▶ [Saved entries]
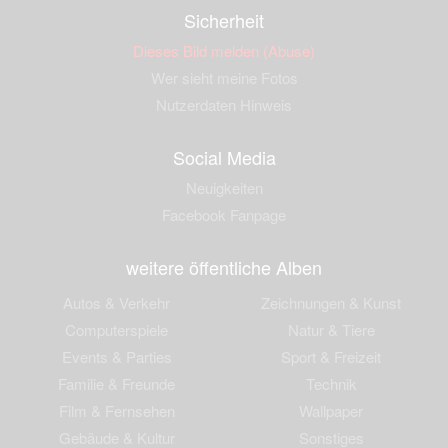
Sicherheit
Dieses Bild melden (Abuse)
Wer sieht meine Fotos
Nutzerdaten Hinweis
Social Media
Neuigkeiten
Facebook Fanpage
weitere öffentliche Alben
Autos & Verkehr
Zeichnungen & Kunst
Computerspiele
Natur & Tiere
Events & Parties
Sport & Freizeit
Familie & Freunde
Technik
Film & Fernsehen
Wallpaper
Gebäude & Kultur
Sonstiges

▶ [Problem requirements] Set down every line above exactly, pictures excluded.

▶ [Response area]
Sicherheit
Dieses Bild melden (Abuse)
Wer sieht meine Fotos
Nutzerdaten Hinweis
Social Media
Neuigkeiten
Facebook Fanpage
weitere öffentliche Alben
Autos & Verkehr
Zeichnungen & Kunst
Computerspiele
Natur & Tiere
Events & Parties
Sport & Freizeit
Familie & Freunde
Technik
Film & Fernsehen
Wallpaper
Gebäude & Kultur
Sonstiges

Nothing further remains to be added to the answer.